Sur le front financier, la Grèce a obtenu une allocation de 72 milliards d’euros, dont 32 milliards de subventions, dans le cadre du plan de relance de 750 milliards d’euros convenu par l’Union européenne. Ces subventions représentent plus de 17% du PIB du pays, la plus forte proportion parmi les pays de l’UE. Kyriakos Mitsotakis a déjà mis en place un comité de pilotage chargé d’établir un plan pour tirer le meilleur parti de cet argent frais.

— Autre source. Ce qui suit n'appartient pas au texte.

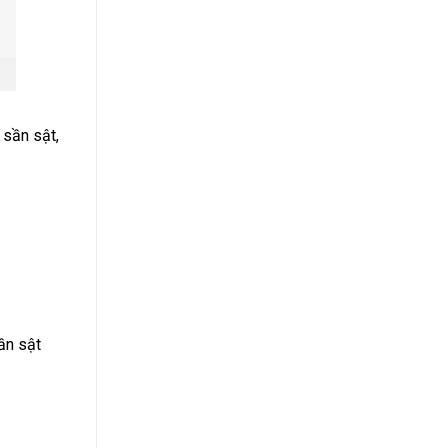
 sần sật,
ần sật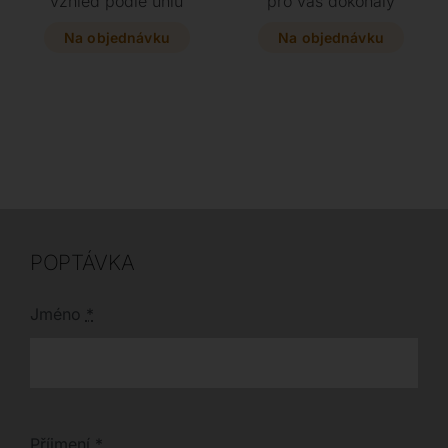
vzhled podle úhlu
pro váš dokonalý
pohledu. Tento
exteriér. Tato variabilní
impozantní kousek s
sestava z precizně
Na objednávku
Na objednávku
dřevěnou deskou v
zpracovaných
několika odstínech a
materiálů nabízí
ocelovými nohami je
nadčasový styl a
dokonalou volbou pro
flexibilitu, která se
každou moderní
přizpůsobí každému
jídelnu. Vyberte si z
prostoru.
variant Masterwood, B
nebo S a dopřejte
svému interiéru prvek,
který spojuje přírodní
inspiraci s prvotřídním
designem.
POPTÁVKA
Jméno
*
Příjmení
*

En outre, le cabinet du Premier ministre a été remanié de sorte à accroître l’efficacité du gouvernement dans la gestion des fonds de l’UE.
Ses dirigeants, un atout essentiel
Enfin, le pays tirera également de précieux enseignements du rapport rédigé par le comité Pissarides portant sur une augmentation systématique des revenus qui permettra d’accroître la productivité, l’emploi et l’investissement, cette étude jettera les bases de la prochaine phase de croissance du pays.
La Grèce a contrôlé la pandémie sur son territoire en prenant les bonnes décisions et en les mettant en œuvre sans tarder. Elle dispose de dirigeants parmi les plus compétents en Europe, cela se révèle être un atout essentiel pour affronter la crise actuelle. À terme, les bénéfices tirés de la gestion de cette crise feront très probablement sentir leurs effets sur de nombreux aspects de l’économie, renforçant ainsi la crédibilité de la Grèce. L’avenir immédiat sera naturellement problématique, mais compte tenu de ses accomplissements, il y a de bonnes raisons de penser que la Grèce s’en sortira la tête haute et reprendra le chemin de la croissance.